State Superintendent of Education John White asked a key House panel Tuesday to revamp Gov. Bobby Jindal’s proposed operating budget and prevent Louisiana’s public school test program from being decimated.

“I know testing is not something kids love to do,” White told the House Appropriations Committee. “But it is necessary to ensure quality.”

White said exams for Common Core; ACT, an exam that measures college readiness; Advanced Placement, which allows high school students to earn college credit; and other tests are in jeopardy under the governor’s spending plan.

“I am asking you very explicitly to consider funding quality tests and not to throw our system into a state of chaos,” White said. “We need those contracts to meet our state and federal mandates.”

House Appropriations Committee Chairman Jim Fannin, R-Jonesboro, said restoring dollars for test agreements and other priorities of the state Department of Education would cost an additional $100 million.

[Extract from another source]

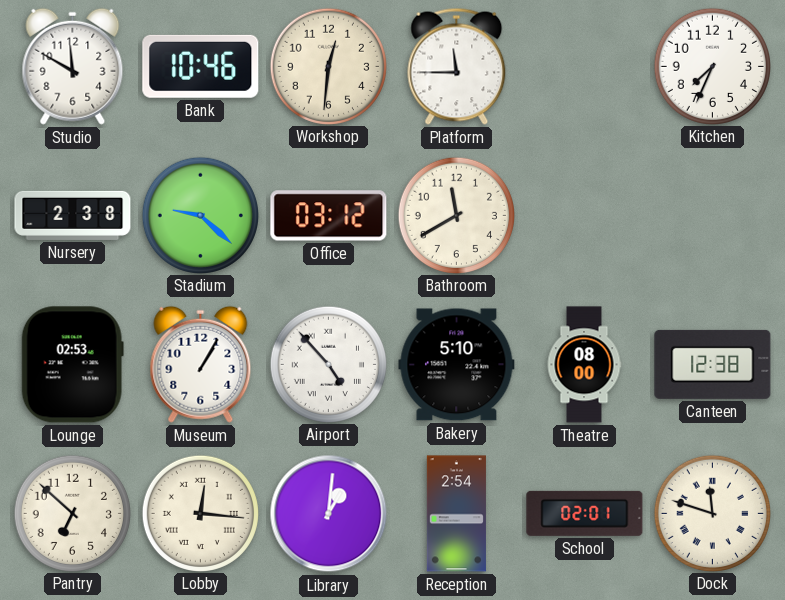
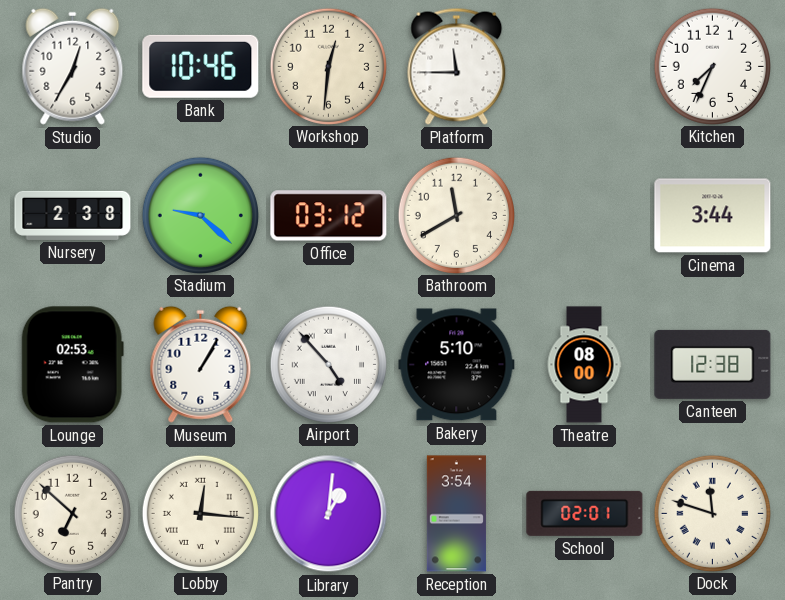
Studio: 11:50 -> 12:35
Cinema: none -> 3:44
Reception: 2:54 -> 3:54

“We have a lot of ying and yang to do before June 11,” Fannin joked, a reference to state budget-balancing efforts during the two-month session that begins on Monday.

Louisiana faces a $1.6 billion shortfall to maintain spending at current levels.

The nearly five-hour hearing on Tuesday took place amid continuing, often bitter, arguments over Common Core.

Efforts to repeal the standards in reading, writing and math are expected to be a key legislative issue.

White backs Common Core, while Jindal opposes the overhaul, as do some members of the House committee.

During one tense exchange, anti-Common Core state Rep. J. Rogers Pope, R-Denham Springs, challenged what he called unfair comments by White and state Board of Elementary and Secondary Education President Chas Roemer that suggested parents and other opponents are outliers and extremists.

“I am an extremist, and I am an outlier,” Pope told White, with Roemer sitting a few rows behind.

“And I could be called an extremist outlier,” Pope said, adding that the pair should be cautious about labeling anti-Common Core parents.

White said he has made no such comments and that it was the G overnor’s Office that accused him of doing so.

“There is an extreme political agenda to make teachers go back and do five years of hard work,” White said after the meeting, a reference to efforts by Jindal and others to scrap the standards and write new ones.

“That has nothing to do with parents,” White said. “That’s about politicians.”

White has previously said the governor’s budget would chop test spending by nearly 50 percent.

He also has said it would force the layoff of about 100 of the state Department of Education’s roughly 300 employees.

In a prepared statement, Jindal said every state agency was asked to trim spending to be more efficient “and we believe this was a reasonable request for the department, and the superintendent has discretion where those reductions are made.

“We believe taxpayer dollars are better spent in classrooms educating children rather than in Baton Rouge at the state department,” he said.

White was questioned at length by state Rep. Brett Geymann, R-Lake Charles, a committee member and one of the Legislature’s anti-Common Core leaders.

Geymann repeatedly said that White seems to have changed his stance from last year, when Geymann said the superintendent adamantly opposed calls for the state to find new exams for the first round of Common Core tests given last month.

White said last year that the state had a contract to administer the tests already in place but that changes are possible for next year’s exams because the current contract expires on July 1.

He said that, at the direction of BESE, requests for proposals, called RFPs, for new test contracts were submitted to the Jindal administration on Tuesday.

White said test questions should be consistent with the Common Core standards educators have worked on for five years, be unique to Louisiana but allow the results to be compared to students in other states.

He said the exams should also allow for fewer higher school exams and permit parents to view sample tests in advance.